Why Non-Promotable Tasks Matter (and When They Don’t)
Let’s be clear: non-promotable tasks aren’t bad. Institutions need people who are reliable and collaborative. The problem arises when your calendar becomes dominated by work that doesn’t build your professional capital and/or you aren’t getting visibility and credit for your efforts.
Early-career professionals often fall into this trap by:
- Trying to prove themselves through helpfulness.
- Confusing being busy with being valuable.
- Avoiding conflict by always saying “yes.”
The result? Burnout, frustration, and slower advancement.
How To Recognize the Difference
Before accepting a new task or committee assignment, ask yourself:
- Will this make me more visible to key decision-makers?
- Will this contribute directly to my career goals or evaluation criteria?
- Will I gain a new skill, relationship, or credential from this?
- If I say yes to this, what will I have to say no to?
If the answers lean heavily toward “no,” the task might be non-promotable-and it’s worth a conversation about balance.
How To Rebalance Your Workload
Here are five practical strategies to protect your time and prioritize promotable work:
1. Track Your Tasks
Keep a running list of where your time goes each week. Label each task as “promotable” or “non-promotable.” Patterns will emerge quickly. You should aim for 30% of your work being non-promotable, 60% being promotable, and 10% of your time going towards relationship building/connection.

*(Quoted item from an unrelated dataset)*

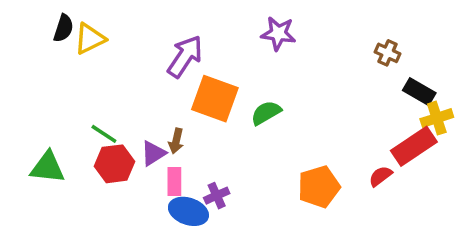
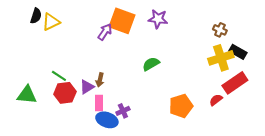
purple arrow: (185, 56) -> (105, 32), size x0.7
orange square: (215, 99) -> (122, 21), moved
yellow cross: (437, 118) -> (221, 58), moved, size x1.4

2. Make the Invisible Visible
If you do take on non-promotable work, make sure it’s recognized. Add it to annual reviews, mention it in check-ins, and connect it to measurable outcomes (“coordinated faculty onboarding that reduced turnover by 20%”). Get creative. Are there ways you can “bundle” your efforts together to create a product/deliverable that is more impactful to higher ups?

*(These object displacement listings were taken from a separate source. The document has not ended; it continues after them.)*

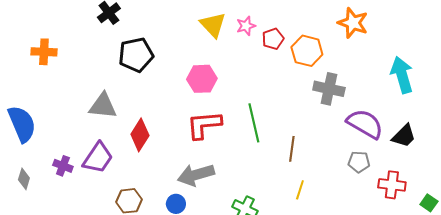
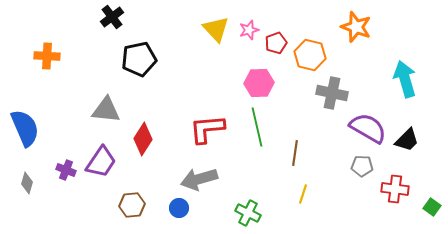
pink hexagon: (202, 79) -> (259, 83), moved

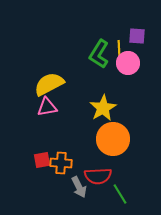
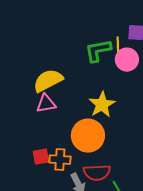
green L-shape: (99, 54) -> (98, 51), turned 48
orange circle: (113, 139) -> (88, 136), moved

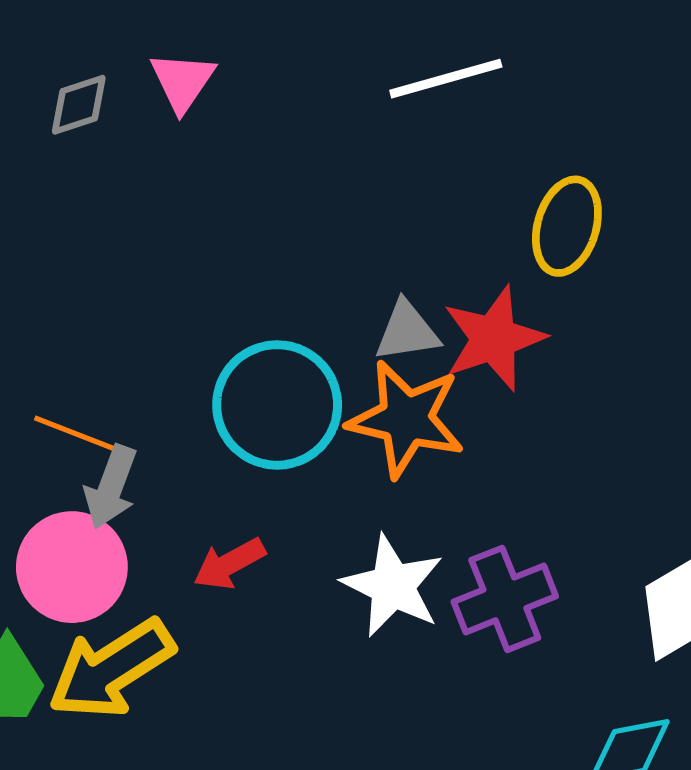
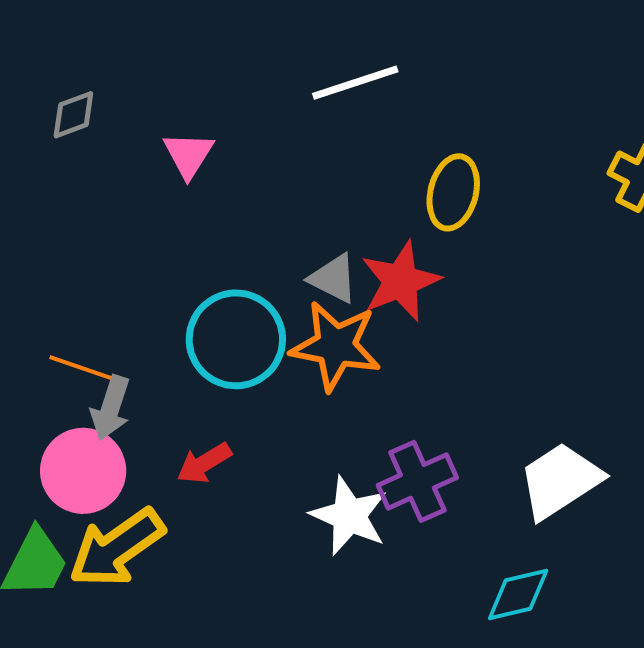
pink triangle: (182, 81) -> (188, 155), moved
gray triangle: (407, 331) -> (333, 278), turned 38
white star: (393, 586) -> (349, 516), moved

3. Rotate Responsibilities
If your department has recurring non-promotable tasks — like planning retreats or taking meeting notes — suggest a rotation system. Shared responsibility promotes fairness (and credit).
4. Negotiate Trade-Offs
When you’re asked to take on additional work, frame your response around priorities:
“I’d be happy to help with that. Could we discuss what might come off my plate to make room for it?”

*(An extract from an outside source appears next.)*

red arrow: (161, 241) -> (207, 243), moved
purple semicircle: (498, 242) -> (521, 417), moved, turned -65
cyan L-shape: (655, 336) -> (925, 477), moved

This strategic way of saying “no” to more work signals professionalism while protecting your bandwidth. Burnout helps no one — least of all you.
5. Seek Strategic Visibility
Ask for opportunities that stretch your leadership skills: present at conferences, join high-impact task forces, or lead a project that aligns with institutional goals.
The Career Lesson
The real key is intentionality. Promotable and non-promotable tasks will always coexist, especially in environments as collaborative as higher education. The goal isn’t to avoid service, it’s to ensure service supports your long-term success.
You can still be a team player, mentor, and contributor without sacrificing your advancement. It just requires clarity about what truly moves your career forward.
Final Thought
In the “career game,” visibility, impact, and strategy matter as much as hard work. Understanding which tasks build your reputation, and which quietly drain your time, is one of the most powerful career skills you can master.
Because once you learn to focus on promotable work, you stop just doing your job and start advancing your career.